**** RECORDS PROVIDED ****

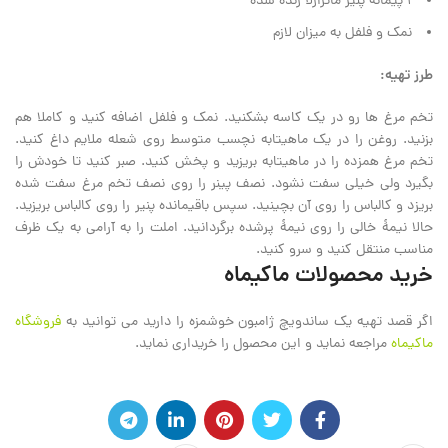
۱ پیمانه پنیر ماتزارلا رنده شده
نمک و فلفل به میزان لازم
طرز تهیه:
تخم مرغ ها رو در یک کاسه بشکنید. نمک و فلفل اضافه کنید و کاملا هم
بزنید. روغن را در یک ماهیتابه نچسب متوسط روی شعله ملایم داغ کنید.
تخم مرغ همزده را در ماهیتابه بریزید و پخش کنید. صبر کنید تا خودش را
بگیرد ولی‌ خیلی‌ سفت نشود. نصف پینر را روی نصف تخم مرغ سفت شده
بریزد و کالباس را روی آن‌ بچینید. سپس باقیمانده پنیر را روی کالباس بریزید.
حالا نیمهٔ خالی‌ را روی نیمهٔ پرشده برگردانید. املت را به آرامی به یک ظرف
مناسب منتقل کنید و سرو کنید.
خرید محصولات ماکیماه
اگر قصد تهیه یک ساندویچ ژامبون خوشمزه را دارید می توانید به
فروشگاه
ماکیماه
مراجعه نماید و این محصول را خریداری نماید.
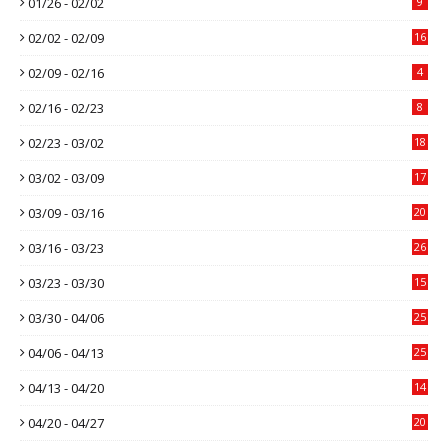
01/26 - 02/02
9
02/02 - 02/09
16
02/09 - 02/16
4
02/16 - 02/23
8
02/23 - 03/02
18
03/02 - 03/09
17
03/09 - 03/16
20
03/16 - 03/23
26
03/23 - 03/30
15
03/30 - 04/06
25
04/06 - 04/13
25
04/13 - 04/20
14
04/20 - 04/27
20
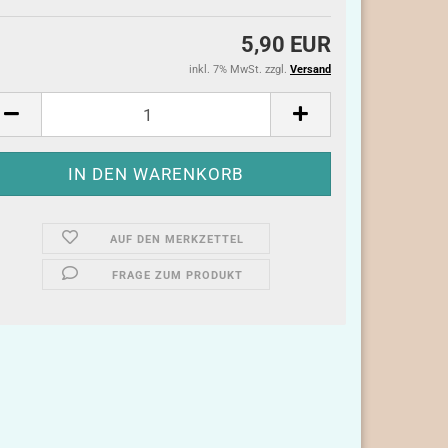
5,90 EUR
inkl. 7% MwSt. zzgl.
Versand
AUF DEN MERKZETTEL
FRAGE ZUM PRODUKT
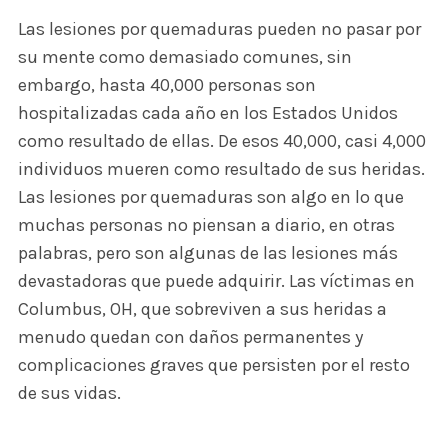
Las lesiones por quemaduras pueden no pasar por
su mente como demasiado comunes, sin
embargo, hasta 40,000 personas son
hospitalizadas cada año en los Estados Unidos
como resultado de ellas. De esos 40,000, casi 4,000
individuos mueren como resultado de sus heridas.
Las lesiones por quemaduras son algo en lo que
muchas personas no piensan a diario, en otras
palabras, pero son algunas de las lesiones más
devastadoras que puede adquirir. Las víctimas en
Columbus, OH, que sobreviven a sus heridas a
menudo quedan con daños permanentes y
complicaciones graves que persisten por el resto
de sus vidas.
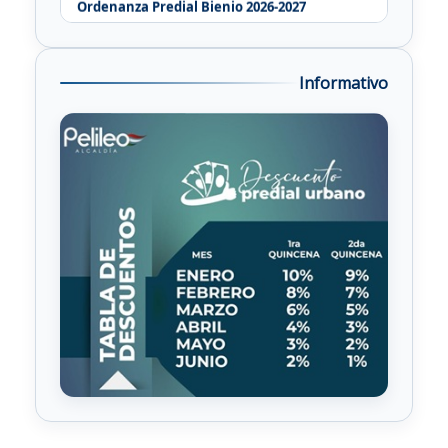
Ordenanza Contribución Especial de Mejoras
Informativo
Presupuesto Participativo año 2026
Resoluciones COE Cantonal
Bienes Mostrencos
Directorio Telefónico GAD Pelileo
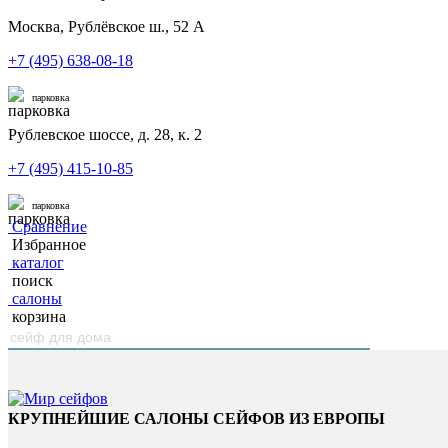
Москва, Рублёвское ш., 52 А
+7 (495) 638-08-18
парковка
Рублевское шоссе, д. 28, к. 2
+7 (495) 415-10-85
парковка
Сравнение
Избранное
каталог
поиск
салоны
корзина
КРУПНЕЙШИЕ САЛОНЫ СЕЙФОВ ИЗ ЕВРОПЫ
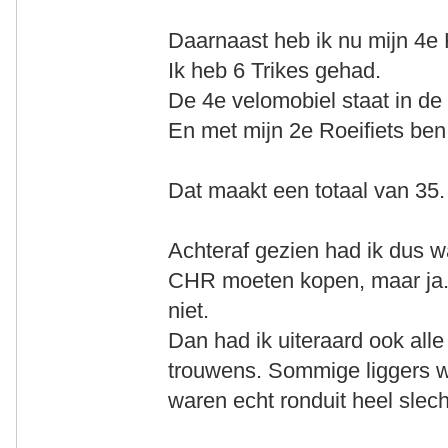
Daarnaast heb ik nu mijn 4e
Ik heb 6 Trikes gehad.
De 4e velomobiel staat in de
En met mijn 2e Roeifiets ben i
Dat maakt een totaal van 35.
Achteraf gezien had ik dus wa
CHR moeten kopen, maar ja..
niet.
Dan had ik uiteraard ook alle 
trouwens. Sommige liggers w
waren echt ronduit heel slech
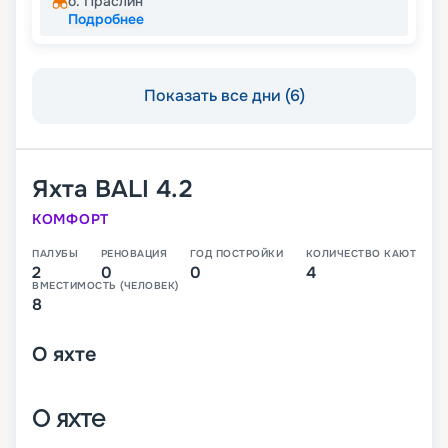
о. Праслин
Подробнее
Показать все дни (6)
Яхта
BALI 4.2
КОМФОРТ
ПАЛУБЫ
РЕНОВАЦИЯ
ГОД ПОСТРОЙКИ
КОЛИЧЕСТВО КАЮТ
2
0
0
4
ВМЕСТИМОСТЬ (ЧЕЛОВЕК)
8
О
яхте
О яхте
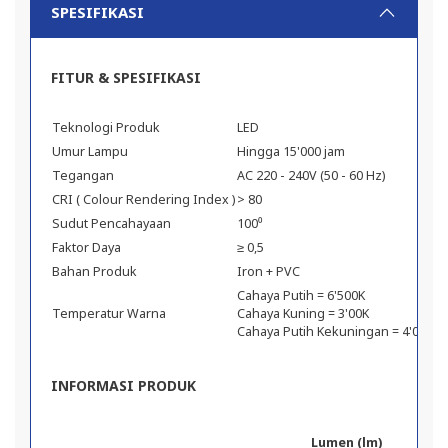
SPESIFIKASI
FITUR & SPESIFIKASI
Teknologi Produk
LED
Umur Lampu
Hingga 15'000 jam
Tegangan
AC 220 - 240V (50 - 60 Hz)
CRI ( Colour Rendering Index )
> 80
Sudut Pencahayaan
100⁰
Faktor Daya
≥ 0,5
Bahan Produk
Iron + PVC
Cahaya Putih = 6'500K
Temperatur Warna
Cahaya Kuning = 3'00K
Cahaya Putih Kekuningan = 4'000K
INFORMASI PRODUK
Lumen (lm)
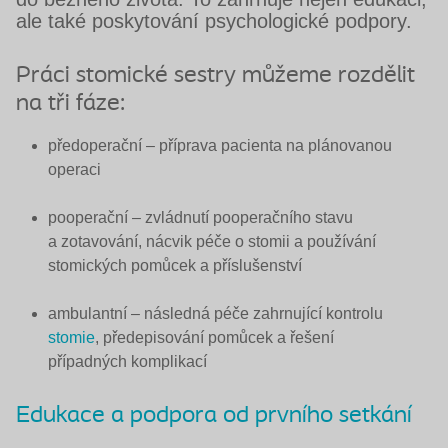
ale také poskytování psychologické podpory.
Práci stomické sestry můžeme rozdělit
na tři fáze:
předoperační
– příprava pacienta na plánovanou
operaci
pooperační
– zvládnutí pooperačního stavu
a zotavování, nácvik péče o stomii a používání
stomických pomůcek a příslušenství
ambulantní
– následná péče zahrnující kontrolu
stomie
, předepisování pomůcek a řešení
případných komplikací
Edukace a podpora od prvního setkání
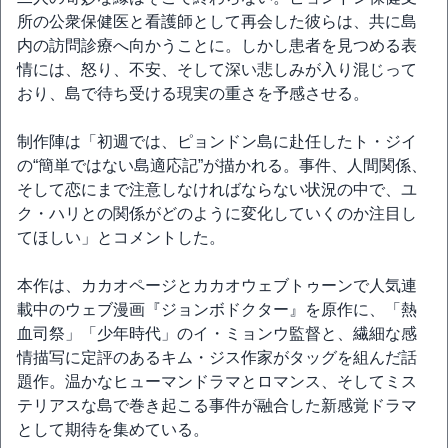
所の公衆保健医と看護師として再会した彼らは、共に島
内の訪問診療へ向かうことに。しかし患者を見つめる表
情には、怒り、不安、そして深い悲しみが入り混じって
おり、島で待ち受ける現実の重さを予感させる。
制作陣は「初週では、ピョンドン島に赴任したト・ジイ
の“簡単ではない島適応記”が描かれる。事件、人間関係、
そして恋にまで注意しなければならない状況の中で、ユ
ク・ハリとの関係がどのように変化していくのか注目し
てほしい」とコメントした。
本作は、カカオページとカカオウェブトゥーンで人気連
載中のウェブ漫画『ジョンボドクター』を原作に、「熱
血司祭」「少年時代」のイ・ミョンウ監督と、繊細な感
情描写に定評のあるキム・ジス作家がタッグを組んだ話
題作。温かなヒューマンドラマとロマンス、そしてミス
テリアスな島で巻き起こる事件が融合した新感覚ドラマ
として期待を集めている。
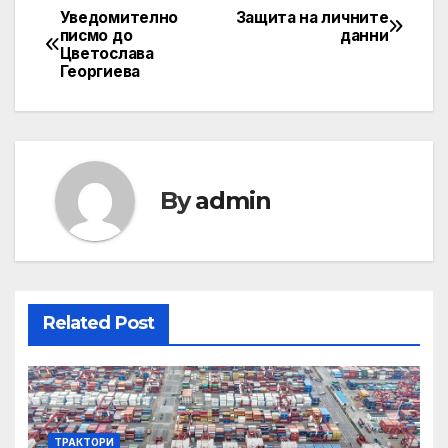
Уведомително
Защита на личните
Post
писмо до
данни
Цветослава
navigation
Георгиева
By
admin
Related Post
ТРАКТОРИ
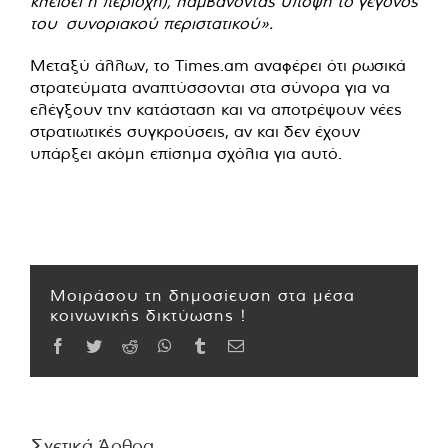
κλείσει η περιοχή), λαμβάνοντας υπόψη το γεγονός
του συνοριακού περιστατικού».
Μεταξύ άλλων, το Times.am αναφέρει ότι ρωσικά
στρατεύματα αναπτύσσονται στα σύνορα για να
ελέγξουν την κατάσταση και να αποτρέψουν νέες
στρατιωτικές συγκρούσεις, αν και δεν έχουν
υπάρξει ακόμη επίσημα σχόλια για αυτό.
Μοιράσου τη δημοσίευση στα μέσα
κοινωνικής δικτύωσης !
Facebook
Twitter
Reddit
WhatsApp
Tumblr
Email
Σχετικά Άρθρα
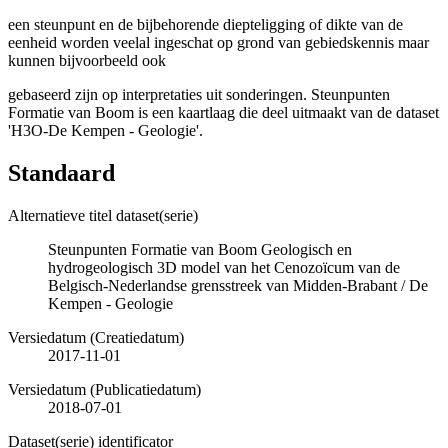
een steunpunt en de bijbehorende diepteligging of dikte van de
eenheid worden veelal ingeschat op grond van gebiedskennis maar
kunnen bijvoorbeeld ook
gebaseerd zijn op interpretaties uit sonderingen. Steunpunten
Formatie van Boom is een kaartlaag die deel uitmaakt van de dataset
'H3O-De Kempen - Geologie'.
Standaard
Alternatieve titel dataset(serie)
Steunpunten Formatie van Boom Geologisch en
hydrogeologisch 3D model van het Cenozoïcum van de
Belgisch-Nederlandse grensstreek van Midden-Brabant / De
Kempen - Geologie
Versiedatum (Creatiedatum)
2017-11-01
Versiedatum (Publicatiedatum)
2018-07-01
Dataset(serie) identificator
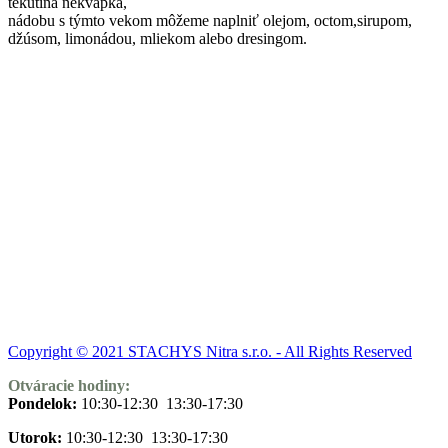
tekutina nekvapká,
nádobu s týmto vekom môžeme naplniť olejom, octom,sirupom,
džúsom, limonádou, mliekom alebo dresingom.
Copyright © 2021 STACHYS Nitra s.r.o. - All Rights Reserved
Otváracie hodiny:
Pondelok:
10:30-12:30 13:30-17:30
Utorok:
10:30-12:30 13:30-17:30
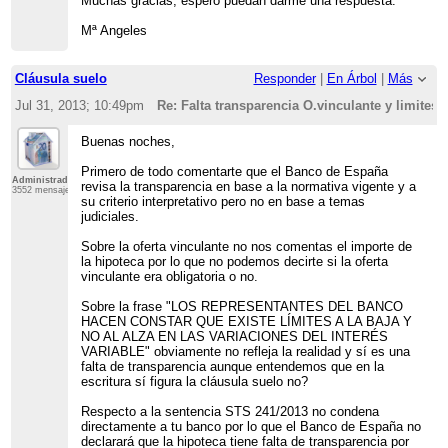
Muchas gracias, espero puedan darme una respuesta.
Mª Angeles
Cláusula suelo
Responder
|
En Árbol
|
Más
Jul 31, 2013; 10:49pm
Re: Falta transparencia O.vinculante y limites 
Buenas noches,
Primero de todo comentarte que el Banco de España
Administrador
revisa la transparencia en base a la normativa vigente y a
3552 mensajes
su criterio interpretativo pero no en base a temas
judiciales.
Sobre la oferta vinculante no nos comentas el importe de
la hipoteca por lo que no podemos decirte si la oferta
vinculante era obligatoria o no.
Sobre la frase "LOS REPRESENTANTES DEL BANCO
HACEN CONSTAR QUE EXISTE LÍMITES A LA BAJA Y
NO AL ALZA EN LAS VARIACIONES DEL INTERÉS
VARIABLE" obviamente no refleja la realidad y sí es una
falta de transparencia aunque entendemos que en la
escritura sí figura la cláusula suelo no?
Respecto a la sentencia STS 241/2013 no condena
directamente a tu banco por lo que el Banco de España no
declarará que la hipoteca tiene falta de transparencia por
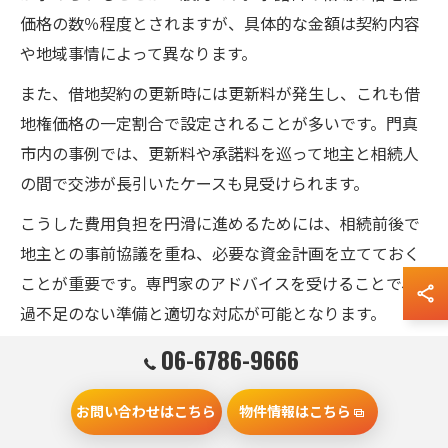
価格の数％程度とされますが、具体的な金額は契約内容
や地域事情によって異なります。
また、借地契約の更新時には更新料が発生し、これも借
地権価格の一定割合で設定されることが多いです。門真
市内の事例では、更新料や承諾料を巡って地主と相続人
の間で交渉が長引いたケースも見受けられます。
こうした費用負担を円滑に進めるためには、相続前後で
地主との事前協議を重ね、必要な資金計画を立てておく
ことが重要です。専門家のアドバイスを受けることで、
過不足のない準備と適切な対応が可能となります。
06-6786-9666
地主との関係維持に欠かせない通知の
お問い合わせはこちら
物件情報はこちら
ポイント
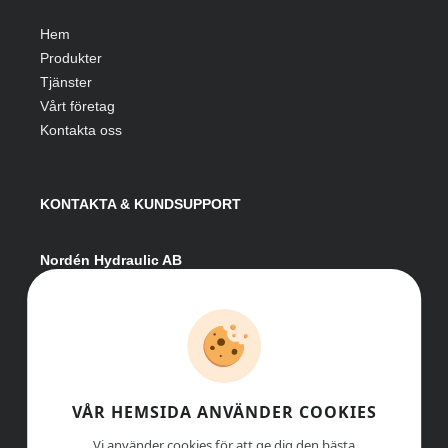
Hem
Produkter
Tjänster
Vårt företag
Kontakta oss
KONTAKTA & KUNDSUPPORT
Nordén Hydraulic AB
Hågesta 205
881 41 Sollefteå
Växel:
0620-161 41
E-post:
info@nordenhydraulic.se
Org-nr: 556531-8424
VÅR HEMSIDA ANVÄNDER COOKIES
Vi använder cookies för att ge dig den bästa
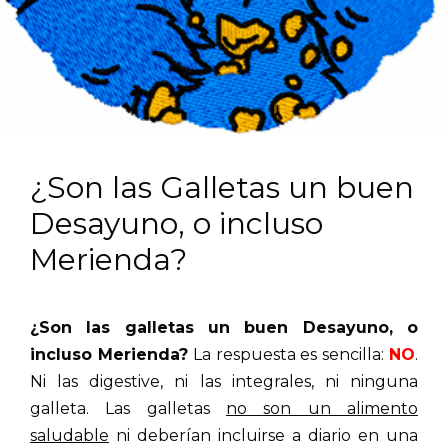
¿Son las Galletas un buen
Desayuno, o incluso
Merienda?
¿Son las galletas un buen Desayuno, o
incluso Merienda?
La respuesta es sencilla:
NO
.
Ni las digestive, ni las integrales, ni ninguna
galleta. Las galletas
no son un alimento
saludable
ni deberían incluirse a diario en una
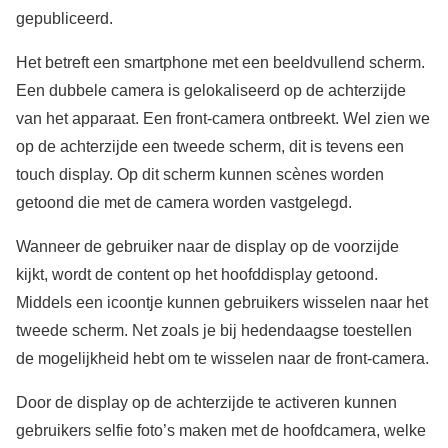
gepubliceerd.
Het betreft een smartphone met een beeldvullend scherm.
Een dubbele camera is gelokaliseerd op de achterzijde
van het apparaat. Een front-camera ontbreekt. Wel zien we
op de achterzijde een tweede scherm, dit is tevens een
touch display. Op dit scherm kunnen scènes worden
getoond die met de camera worden vastgelegd.
Wanneer de gebruiker naar de display op de voorzijde
kijkt, wordt de content op het hoofddisplay getoond.
Middels een icoontje kunnen gebruikers wisselen naar het
tweede scherm. Net zoals je bij hedendaagse toestellen
de mogelijkheid hebt om te wisselen naar de front-camera.
Door de display op de achterzijde te activeren kunnen
gebruikers selfie foto’s maken met de hoofdcamera, welke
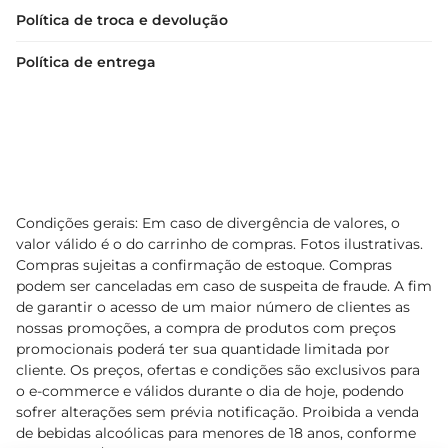
Política de troca e devolução
Política de entrega
Condições gerais: Em caso de divergência de valores, o
valor válido é o do carrinho de compras. Fotos ilustrativas.
Compras sujeitas a confirmação de estoque. Compras
podem ser canceladas em caso de suspeita de fraude. A fim
de garantir o acesso de um maior número de clientes as
nossas promoções, a compra de produtos com preços
promocionais poderá ter sua quantidade limitada por
cliente. Os preços, ofertas e condições são exclusivos para
o e-commerce e válidos durante o dia de hoje, podendo
sofrer alterações sem prévia notificação. Proibida a venda
de bebidas alcoólicas para menores de 18 anos, conforme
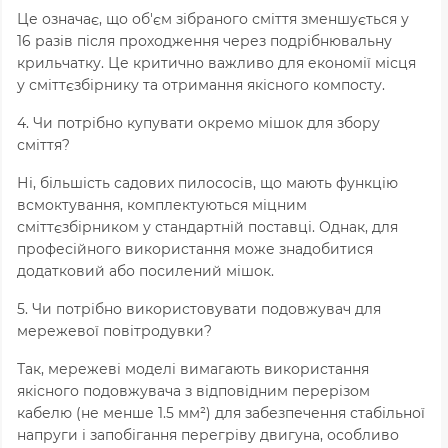
Це означає, що об'єм зібраного сміття зменшується у
16 разів після проходження через подрібнювальну
крильчатку. Це критично важливо для економії місця
у сміттєзбірнику та отримання якісного компосту.
4. Чи потрібно купувати окремо мішок для збору
сміття?
Ні, більшість садових пилососів, що мають функцію
всмоктування, комплектуються міцним
сміттєзбірником у стандартній поставці. Однак, для
професійного використання може знадобитися
додатковий або посилений мішок.
5. Чи потрібно використовувати подовжувач для
мережевої повітродувки?
Так, мережеві моделі вимагають використання
якісного подовжувача з відповідним перерізом
кабелю (не менше 1.5 мм²) для забезпечення стабільної
напруги і запобігання перегріву двигуна, особливо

****

EXERCISE DETAILS => An exact copy of the lines above from the one with "Bienes Mostrencos" up to and including the one with "КРУПНЕЙШИЕ САЛОНЫ СЕЙФОВ ИЗ ЕВРОПЫ" is required; reproduce only those lines, omitting all pictures.

ANSWER BOX =>
Bienes Mostrencos
Directorio Telefónico GAD Pelileo
Москва, Рублёвское ш., 52 А
+7 (495) 638-08-18
парковка
Рублевское шоссе, д. 28, к. 2
+7 (495) 415-10-85
парковка
Сравнение
Избранное
каталог
поиск
салоны
корзина
КРУПНЕЙШИЕ САЛОНЫ СЕЙФОВ ИЗ ЕВРОПЫ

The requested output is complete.